2020-05-26 03:12:40 -00:00: INF [client_net] Client 9 (IP: 10.137.0.12) ready
2020-05-26 03:12:40 -00:00: INF [ethernet] Connected Ethernet interface fe:ff:ff:ff:ff:ff
2020-05-26 03:12:40 -00:00: INF [client_net] Running qubesdb_updater thread...
2020-05-26 03:12:40 -00:00: INF [client_net] Getting rules...
2020-05-26 03:12:40 -00:00: INF [client_net] New firewall rules for 10.137.0.12
0   any   accept

In particular, it didn't get as far as Router.add_client.
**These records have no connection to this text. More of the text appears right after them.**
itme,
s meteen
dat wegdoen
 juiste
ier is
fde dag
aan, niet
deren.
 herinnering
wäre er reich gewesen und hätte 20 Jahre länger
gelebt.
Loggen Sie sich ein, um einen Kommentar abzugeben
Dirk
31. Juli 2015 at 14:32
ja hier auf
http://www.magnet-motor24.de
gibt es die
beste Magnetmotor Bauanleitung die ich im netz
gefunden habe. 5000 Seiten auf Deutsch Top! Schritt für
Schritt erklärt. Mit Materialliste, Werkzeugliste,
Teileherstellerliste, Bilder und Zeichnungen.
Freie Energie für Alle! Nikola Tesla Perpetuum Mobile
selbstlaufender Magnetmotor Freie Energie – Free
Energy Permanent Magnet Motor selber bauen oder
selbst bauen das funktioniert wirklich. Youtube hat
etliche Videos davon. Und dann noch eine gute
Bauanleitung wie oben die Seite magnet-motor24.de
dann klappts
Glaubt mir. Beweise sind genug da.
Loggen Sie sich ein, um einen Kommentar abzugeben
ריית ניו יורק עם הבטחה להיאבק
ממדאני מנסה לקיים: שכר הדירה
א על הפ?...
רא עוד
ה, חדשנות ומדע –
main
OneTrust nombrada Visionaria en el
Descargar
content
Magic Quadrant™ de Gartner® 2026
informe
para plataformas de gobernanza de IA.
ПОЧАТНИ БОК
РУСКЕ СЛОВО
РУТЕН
I added some more debugging:

let remove_connections t ports ip =
  Log.info (fun f -> f "remove_connections: enter");
  let freed_ports = Nat.remove_connections t.table ip in
  Log.info (fun f -> f "tcp");

Now after it crashed the log ended with:

2020-05-29 04:45:31 -00:00: INF [client_net] Client 7 (IP: 10.137.0.8) ready
2020-05-29 04:45:31 -00:00: INF [ethernet] Connected Ethernet interface fe:ff:ff:ff:ff:ff
2020-05-29 04:45:31 -00:00: INF [client_net] Running qubesdb_updater thread...
2020-05-29 04:45:31 -00:00: INF [client_net] calling got_new_commit
2020-05-29 04:45:31 -00:00: INF [client_net] setting rules
2020-05-29 04:45:31 -00:00: INF [client_net] Getting rules...
2020-05-29 04:45:31 -00:00: INF [client_net] New firewall rules for 10.137.0.8
0   any   accept
2020-05-29 04:45:31 -00:00: INF [client_net] remove_connections
2020-05-29 04:45:31 -00:00: INF [my-nat] remove_connections: enter

So I guess the problem is in Nat.remove_connections. Perhaps this uses a lot of stack when there are many connections?

linse commented

Hi @talex5 , thanks for the detailed log output, very helpful! We looked into remove_connections and were able to reduce the stack size.
Can you try pinning git+http://github.com/mirage/mirage-nat.git#no-stack-overflow and see if it fixes your problem?

OK, testing now with RUN opam pin -n mirage-nat 'https://github.com/mirage/mirage-nat.git#no-stack-overflow' added to the Dockerfile.

Seems to be working fine now - thanks!